U.S. West Texas Intermediate and international-benchmark Brent crude oil futures are edging lower on Friday shortly after the regular session opening. Nonetheless, the markets are set to post a weekly gain as OPEC+ kicks off its meeting in Vienna.
OPEC and its allies including Russia, agreed in principle on Thursday to more output cuts in an effort to trim the global supply and stabilize prices. The move is designed to combat stagnant global economic growth blamed on the U.S.-China trade war. OPEC+ stopped short of pledging action beyond the first quarter 2020, causing analysts and traders to question the impact of the latest curbs.
The New Deal
According to reports, the cuts will expand the existing agreement by an extra 500,000 barrels per day (bpd) reduction in the first quarter next year, through tighter compliance and some adjustments. OPEC’s current agreement is a supply cut of 1.2 million bpd and the increased amount represents about 1.7% of global oil output.
OPEC is likely to shoulder 340,000 bpd in fresh cuts and non-OPEC producers an extra 160,000 bpd, one source said on Friday.
Saudi Aramco Initial Public Offering
Higher oil prices are also supporting the initial public offering (IPO) of Saudi Arabia’s state-owned oil company, Saudi Aramco, which priced its shares on Thursday at the top of an indicated range.
The sale was the world’s biggest initial public offering, beating Alibaba Group Holdings’ $25 billion listing in 2014, but fell short of a $2 trillion valuation for Aramco sought by Saudi Crown Prince Mohammed bin Salman.
The lower price action suggests two things, the size of the production cut was already priced into the market, and traders wanted more than just a three month extension of the output curbs.
“Despite the deeper potential cuts, we view most headlines so far as falling short of consensus expectations,” Goldman Sachs said in a note citing factors including the short duration of the deal.

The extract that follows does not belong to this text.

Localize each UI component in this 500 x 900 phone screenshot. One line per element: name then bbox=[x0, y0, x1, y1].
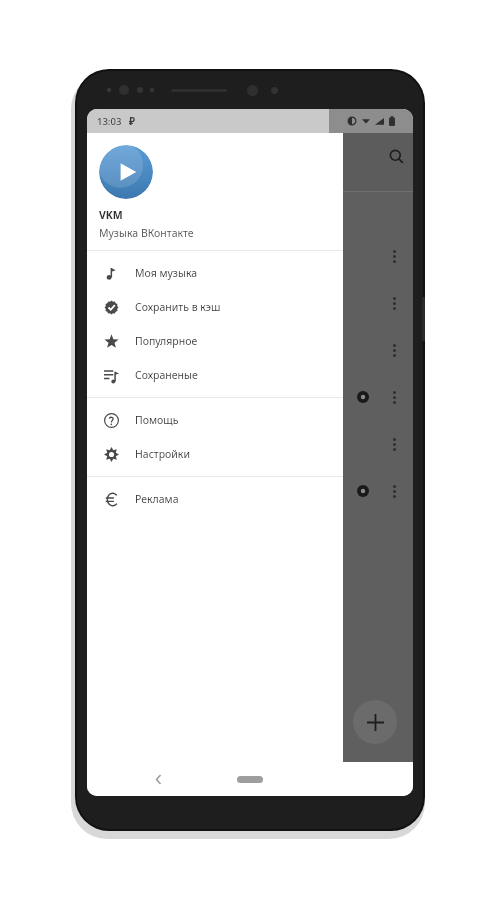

One sticking point has been compliance with the cuts especially since Saudi Arabia trims more than required in order to offset overproduction from Iraq and Nigeria.
“A scenario where the Saudis ‘absorb’ the majority of a 500,000 bpd cut and formalize their target at current output levels would not be impactful to the market – unless Iraq and Nigeria come into compliance with their targets,” said analysts with Jefferies.
ING bank analysts said the key question was whether the new cuts were real or just a matter of Saudi Arabia formalizing its current over-compliance.
“Obviously, if it is the latter, the market will be disappointed, as this will do little to eat into the surplus over the first quarter,” ING said.
The price action suggests that traders may use the OPEC+ decision as an excuse to book profits. So unless there is a major positive development in the trade talks, prices are likely to be under pressure on Friday.